* **Page images and extracted text**
——

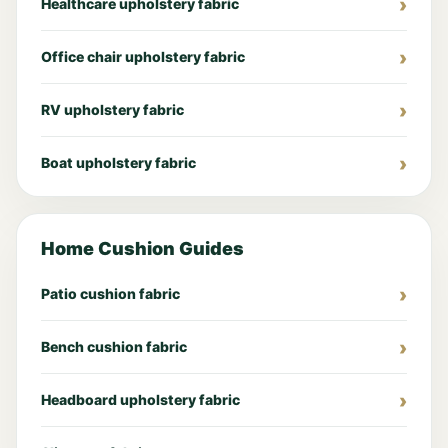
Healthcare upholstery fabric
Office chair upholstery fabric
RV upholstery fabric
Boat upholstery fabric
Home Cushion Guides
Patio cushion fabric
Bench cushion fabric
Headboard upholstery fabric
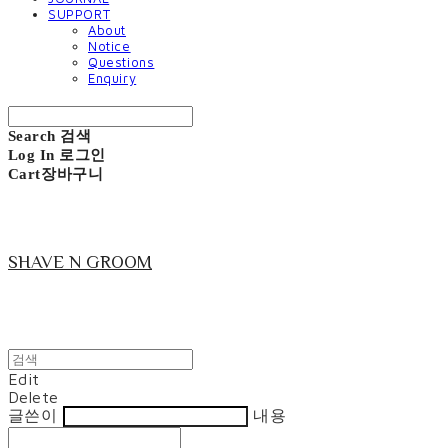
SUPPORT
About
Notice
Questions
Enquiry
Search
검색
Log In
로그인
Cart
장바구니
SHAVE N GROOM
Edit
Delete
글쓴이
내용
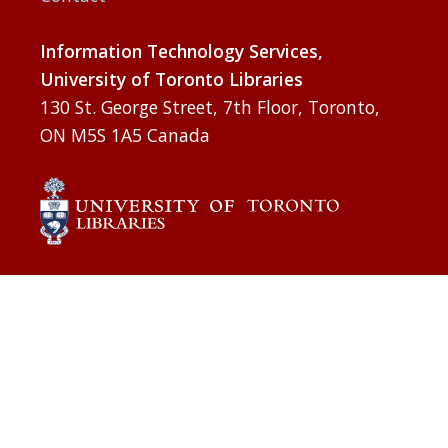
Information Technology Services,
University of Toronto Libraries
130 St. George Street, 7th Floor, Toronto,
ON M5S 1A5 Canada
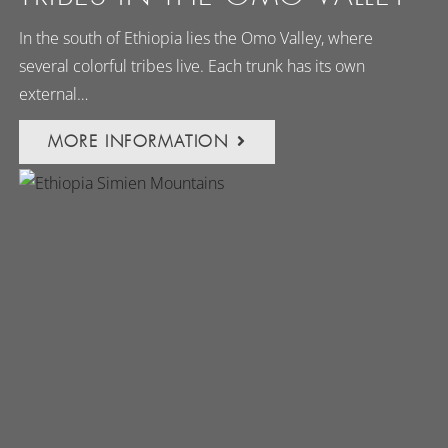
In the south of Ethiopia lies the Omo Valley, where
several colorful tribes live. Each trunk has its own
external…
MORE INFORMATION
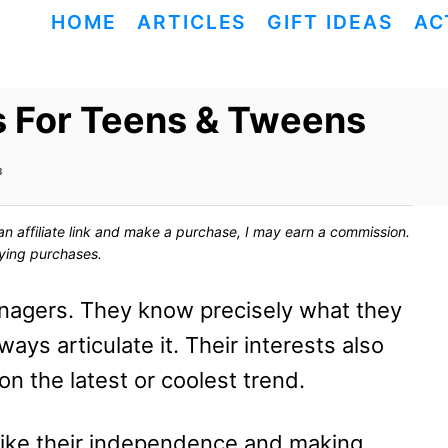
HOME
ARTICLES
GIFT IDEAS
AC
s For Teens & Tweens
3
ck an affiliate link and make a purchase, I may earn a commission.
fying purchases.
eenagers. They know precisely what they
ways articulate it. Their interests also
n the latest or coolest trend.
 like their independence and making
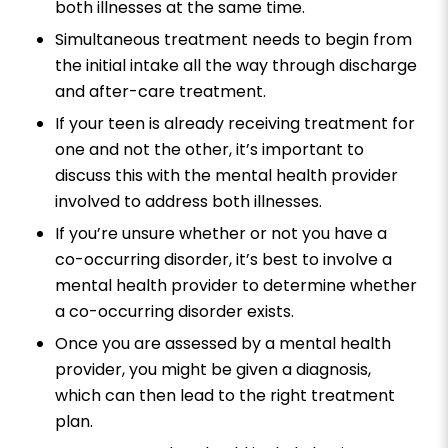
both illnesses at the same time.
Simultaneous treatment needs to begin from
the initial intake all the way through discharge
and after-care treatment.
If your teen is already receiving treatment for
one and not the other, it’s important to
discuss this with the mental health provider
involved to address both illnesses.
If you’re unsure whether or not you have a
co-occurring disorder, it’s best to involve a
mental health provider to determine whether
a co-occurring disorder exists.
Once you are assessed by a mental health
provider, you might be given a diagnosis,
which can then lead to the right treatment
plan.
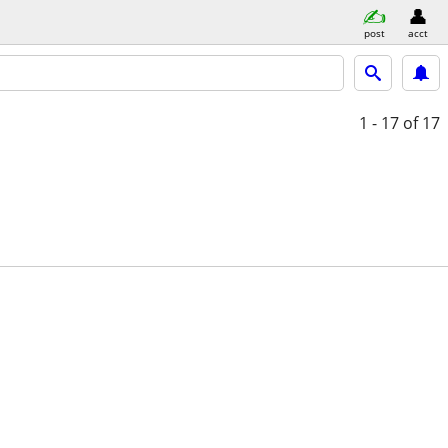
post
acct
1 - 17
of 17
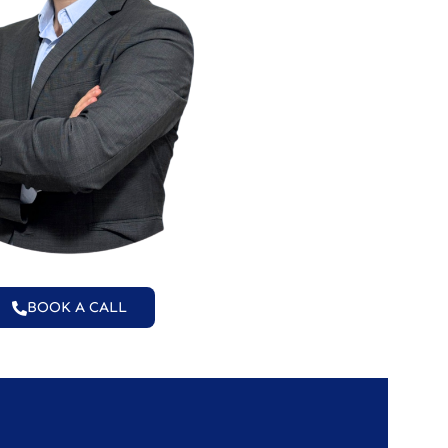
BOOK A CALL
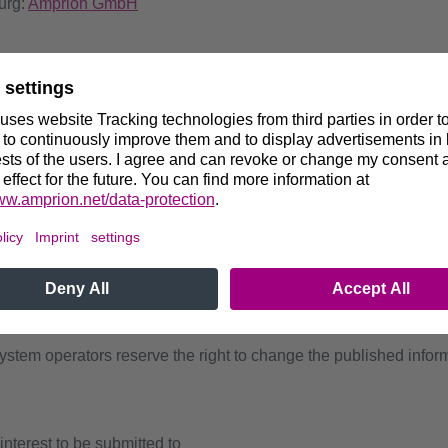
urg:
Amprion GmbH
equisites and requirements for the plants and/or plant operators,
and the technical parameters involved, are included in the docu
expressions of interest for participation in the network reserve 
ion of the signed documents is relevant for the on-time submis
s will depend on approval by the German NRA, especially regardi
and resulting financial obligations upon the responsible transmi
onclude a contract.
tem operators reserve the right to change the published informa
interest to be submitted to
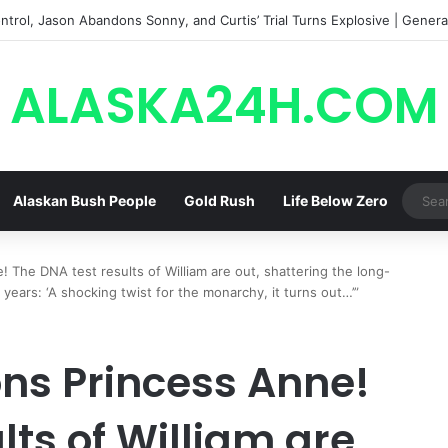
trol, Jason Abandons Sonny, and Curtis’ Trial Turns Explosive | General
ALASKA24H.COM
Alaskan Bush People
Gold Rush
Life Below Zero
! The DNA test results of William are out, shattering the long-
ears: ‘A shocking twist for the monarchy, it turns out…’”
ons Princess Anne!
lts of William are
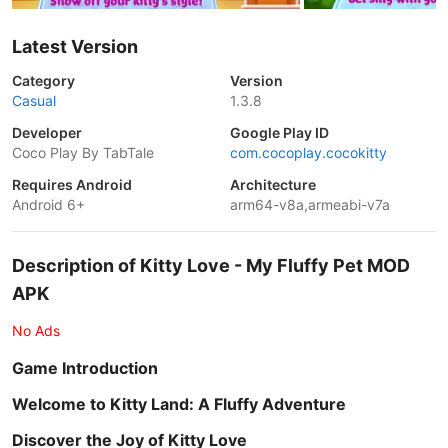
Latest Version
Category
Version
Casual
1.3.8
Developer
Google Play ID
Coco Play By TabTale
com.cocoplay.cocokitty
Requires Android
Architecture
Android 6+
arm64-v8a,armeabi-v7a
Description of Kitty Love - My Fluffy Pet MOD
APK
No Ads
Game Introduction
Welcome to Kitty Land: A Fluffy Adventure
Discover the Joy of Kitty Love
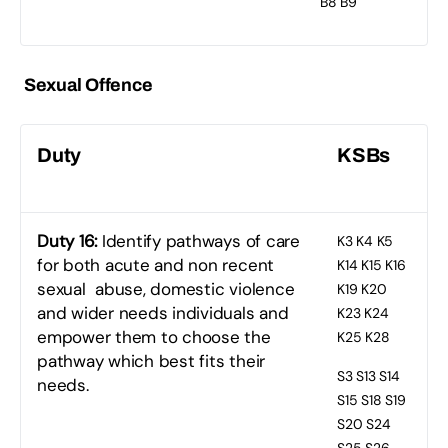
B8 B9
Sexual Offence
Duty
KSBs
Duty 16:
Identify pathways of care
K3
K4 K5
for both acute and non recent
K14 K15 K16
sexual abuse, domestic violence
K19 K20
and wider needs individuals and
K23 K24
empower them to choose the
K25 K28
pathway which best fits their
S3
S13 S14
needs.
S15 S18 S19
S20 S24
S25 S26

——

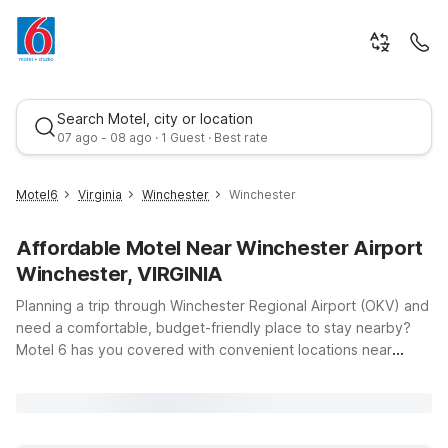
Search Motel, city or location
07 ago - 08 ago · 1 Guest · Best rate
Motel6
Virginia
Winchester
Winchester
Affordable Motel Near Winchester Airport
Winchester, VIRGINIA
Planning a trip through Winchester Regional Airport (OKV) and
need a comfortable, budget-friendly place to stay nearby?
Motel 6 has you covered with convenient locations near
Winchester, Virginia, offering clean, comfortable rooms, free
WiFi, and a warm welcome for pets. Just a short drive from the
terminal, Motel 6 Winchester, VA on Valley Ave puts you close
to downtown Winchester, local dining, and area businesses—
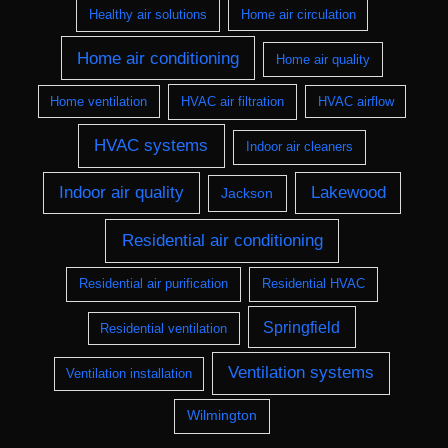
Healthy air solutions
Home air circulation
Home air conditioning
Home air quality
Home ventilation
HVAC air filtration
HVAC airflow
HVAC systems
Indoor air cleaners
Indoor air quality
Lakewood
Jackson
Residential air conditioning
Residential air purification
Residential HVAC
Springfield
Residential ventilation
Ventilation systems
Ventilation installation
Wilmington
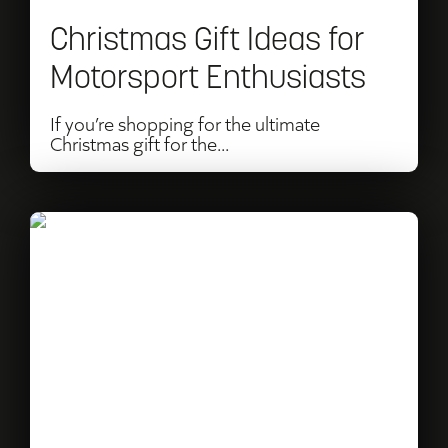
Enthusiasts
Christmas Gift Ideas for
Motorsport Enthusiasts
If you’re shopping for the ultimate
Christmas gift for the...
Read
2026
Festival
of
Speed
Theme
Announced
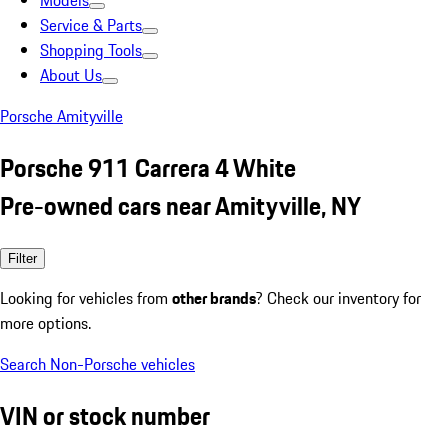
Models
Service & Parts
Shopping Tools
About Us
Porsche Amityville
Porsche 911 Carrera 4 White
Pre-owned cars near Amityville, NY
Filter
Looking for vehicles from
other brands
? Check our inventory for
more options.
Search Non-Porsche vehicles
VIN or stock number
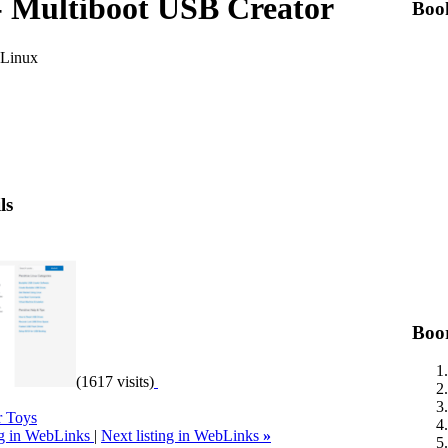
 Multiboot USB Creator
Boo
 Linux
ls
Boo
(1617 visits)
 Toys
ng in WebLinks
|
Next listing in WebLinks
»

——

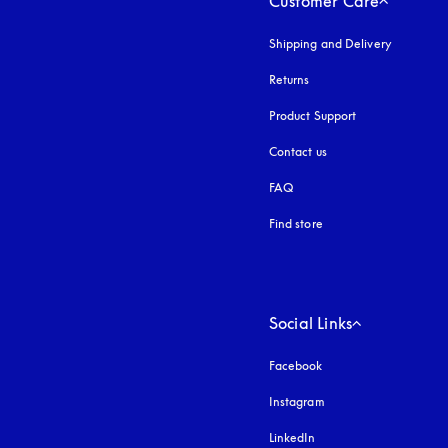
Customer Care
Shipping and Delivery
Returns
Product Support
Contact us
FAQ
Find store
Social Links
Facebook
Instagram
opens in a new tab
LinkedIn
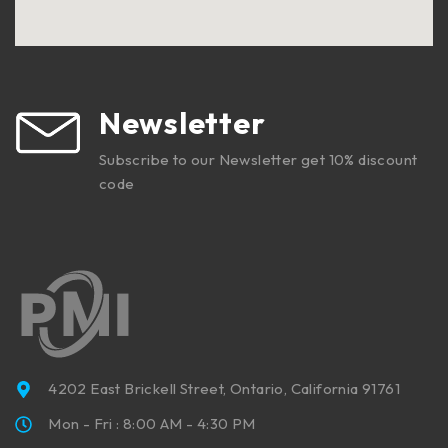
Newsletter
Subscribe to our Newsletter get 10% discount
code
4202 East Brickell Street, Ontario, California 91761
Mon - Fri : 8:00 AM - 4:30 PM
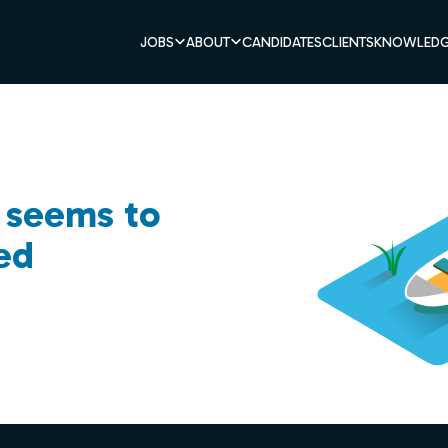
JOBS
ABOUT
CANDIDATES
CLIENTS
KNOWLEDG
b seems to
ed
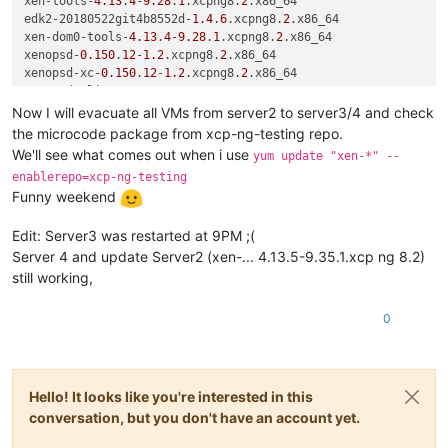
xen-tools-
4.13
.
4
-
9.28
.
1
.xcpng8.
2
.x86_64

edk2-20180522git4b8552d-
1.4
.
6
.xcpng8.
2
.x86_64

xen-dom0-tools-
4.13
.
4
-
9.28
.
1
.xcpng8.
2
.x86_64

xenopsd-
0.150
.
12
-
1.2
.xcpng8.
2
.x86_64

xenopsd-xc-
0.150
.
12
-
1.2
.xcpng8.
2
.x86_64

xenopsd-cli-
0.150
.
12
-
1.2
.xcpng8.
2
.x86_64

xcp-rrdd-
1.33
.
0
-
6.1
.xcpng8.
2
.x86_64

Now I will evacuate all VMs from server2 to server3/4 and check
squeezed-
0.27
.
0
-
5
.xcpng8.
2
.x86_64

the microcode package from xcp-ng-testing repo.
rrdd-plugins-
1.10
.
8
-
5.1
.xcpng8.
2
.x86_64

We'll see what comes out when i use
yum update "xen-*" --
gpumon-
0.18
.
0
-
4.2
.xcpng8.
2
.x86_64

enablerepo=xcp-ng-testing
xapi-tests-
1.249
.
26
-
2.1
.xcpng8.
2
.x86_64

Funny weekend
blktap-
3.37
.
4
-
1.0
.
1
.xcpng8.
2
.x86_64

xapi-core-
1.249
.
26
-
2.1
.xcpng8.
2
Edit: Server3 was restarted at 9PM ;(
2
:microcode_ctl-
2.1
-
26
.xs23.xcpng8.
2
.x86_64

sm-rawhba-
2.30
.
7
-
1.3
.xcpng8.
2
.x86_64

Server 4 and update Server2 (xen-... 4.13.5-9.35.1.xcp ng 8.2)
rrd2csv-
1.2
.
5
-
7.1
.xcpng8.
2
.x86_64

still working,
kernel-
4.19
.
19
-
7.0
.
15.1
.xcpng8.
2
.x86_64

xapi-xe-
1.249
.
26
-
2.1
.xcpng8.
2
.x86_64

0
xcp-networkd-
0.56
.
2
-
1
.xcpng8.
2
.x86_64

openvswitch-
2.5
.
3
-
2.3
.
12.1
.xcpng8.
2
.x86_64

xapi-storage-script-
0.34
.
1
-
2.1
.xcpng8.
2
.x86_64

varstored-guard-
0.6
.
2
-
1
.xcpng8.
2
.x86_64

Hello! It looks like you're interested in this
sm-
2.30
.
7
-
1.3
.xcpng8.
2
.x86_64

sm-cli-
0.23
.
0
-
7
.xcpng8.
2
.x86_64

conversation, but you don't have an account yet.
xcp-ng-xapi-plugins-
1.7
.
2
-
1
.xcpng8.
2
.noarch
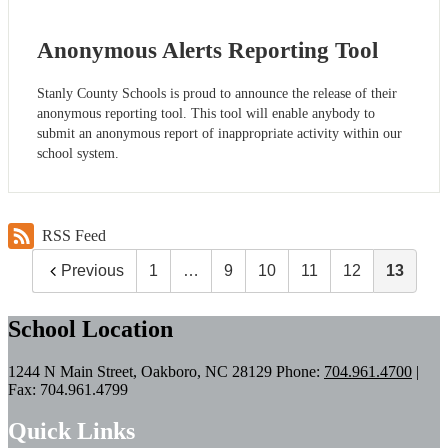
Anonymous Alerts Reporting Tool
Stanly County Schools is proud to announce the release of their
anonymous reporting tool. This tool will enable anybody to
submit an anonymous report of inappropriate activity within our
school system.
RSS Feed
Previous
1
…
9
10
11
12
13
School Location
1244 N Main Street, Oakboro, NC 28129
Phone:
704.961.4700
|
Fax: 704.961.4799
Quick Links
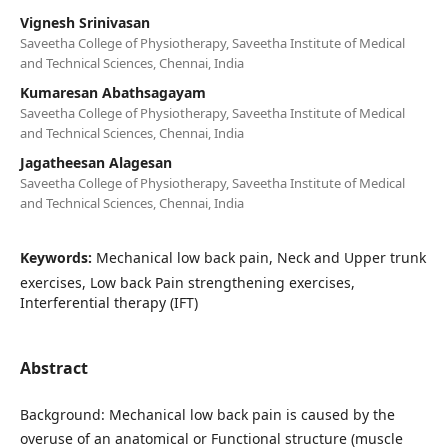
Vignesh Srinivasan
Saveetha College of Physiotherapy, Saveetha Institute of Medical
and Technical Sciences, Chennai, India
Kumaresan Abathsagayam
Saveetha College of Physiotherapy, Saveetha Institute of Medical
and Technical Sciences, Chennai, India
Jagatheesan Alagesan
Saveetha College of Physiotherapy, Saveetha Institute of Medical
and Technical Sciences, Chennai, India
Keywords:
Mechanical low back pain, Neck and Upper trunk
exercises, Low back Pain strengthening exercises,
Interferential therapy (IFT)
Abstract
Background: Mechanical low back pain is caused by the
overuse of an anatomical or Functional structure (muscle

——

* **DIRECTIONS**
Please set down, exactly and with no pictures, the lines in the entries above starting at the one holding "Healthcare upholstery fabric" and ending at the one holding "ALASKA24H.COM", ends included.

* **FINAL ANSWER**
Healthcare upholstery fabric
Office chair upholstery fabric
RV upholstery fabric
Boat upholstery fabric
Home Cushion Guides
Patio cushion fabric
Bench cushion fabric
Headboard upholstery fabric
SUPPORT
About
Notice
Questions
Enquiry
Search
검색
Log In
로그인
Cart
장바구니
SHAVE N GROOM
Edit
Delete
글쓴이
내용
Information Technology Services,
University of Toronto Libraries
130 St. George Street, 7th Floor, Toronto,
ON M5S 1A5 Canada
In the south of Ethiopia lies the Omo Valley, where
several colorful tribes live. Each trunk has its own
external…
MORE INFORMATION
HOME
ARTICLES
GIFT IDEAS
AC
s For Teens & Tweens
3
ck an affiliate link and make a purchase, I may earn a commission.
fying purchases.
eenagers. They know precisely what they
ways articulate it. Their interests also
n the latest or coolest trend.
 like their independence and making
both illnesses at the same time.
Simultaneous treatment needs to begin from
the initial intake all the way through discharge
and after-care treatment.
If your teen is already receiving treatment for
one and not the other, it’s important to
discuss this with the mental health provider
involved to address both illnesses.
If you’re unsure whether or not you have a
co-occurring disorder, it’s best to involve a
mental health provider to determine whether
a co-occurring disorder exists.
Once you are assessed by a mental health
provider, you might be given a diagnosis,
which can then lead to the right treatment
plan.
post
acct
1 - 17
of 17
BOOK A CALL
urg:
Amprion GmbH
equisites and requirements for the plants and/or plant operators,
and the technical parameters involved, are included in the docu
expressions of interest for participation in the network reserve 
ion of the signed documents is relevant for the on-time submis
s will depend on approval by the German NRA, especially regardi
and resulting financial obligations upon the responsible transmi
onclude a contract.
tem operators reserve the right to change the published informa
interest to be submitted to
trol, Jason Abandons Sonny, and Curtis’ Trial Turns Explosive | General
ALASKA24H.COM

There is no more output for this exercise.